## Source data
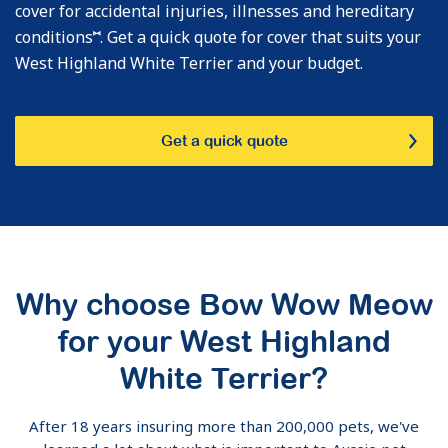
cover for accidental injuries, illnesses and hereditary
⑅
conditions
. Get a quick quote for cover that suits your
West Highland White Terrier and your budget.
Get a quick quote
Why choose Bow Wow Meow
for your West Highland
White Terrier?
After 18 years insuring more than 200,000 pets, we've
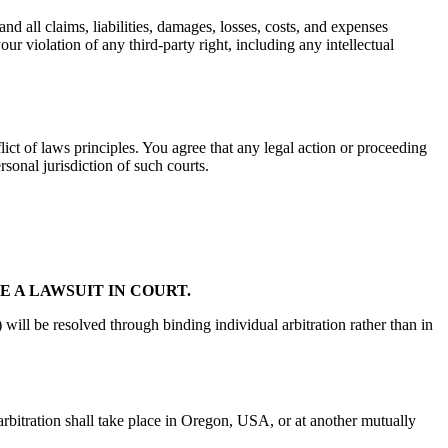
d all claims, liabilities, damages, losses, costs, and expenses
our violation of any third-party right, including any intellectual
ict of laws principles. You agree that any legal action or proceeding
rsonal jurisdiction of such courts.
E A LAWSUIT IN COURT.
 will be resolved through binding individual arbitration rather than in
rbitration shall take place in Oregon, USA, or at another mutually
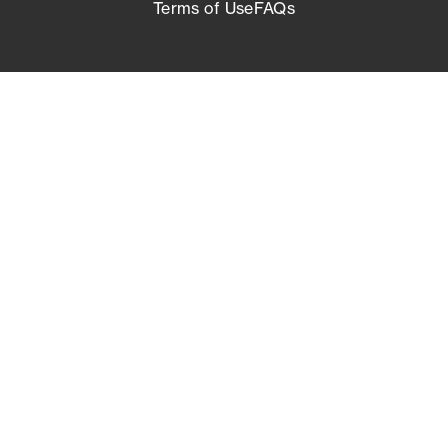
Terms of Use
FAQs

## What needs to be done
What you output should match the records line for line, minus the pictures.

## Solution
cover for accidental injuries, illnesses and hereditary
⑅
conditions
. Get a quick quote for cover that suits your
West Highland White Terrier and your budget.
Get a quick quote
Why choose Bow Wow Meow
for your West Highland
White Terrier?
After 18 years insuring more than 200,000 pets, we've
d all claims, liabilities, damages, losses, costs, and expenses
our violation of any third-party right, including any intellectual
ict of laws principles. You agree that any legal action or proceeding
rsonal jurisdiction of such courts.
E A LAWSUIT IN COURT.
 will be resolved through binding individual arbitration rather than in
rbitration shall take place in Oregon, USA, or at another mutually
Terms of Use
FAQs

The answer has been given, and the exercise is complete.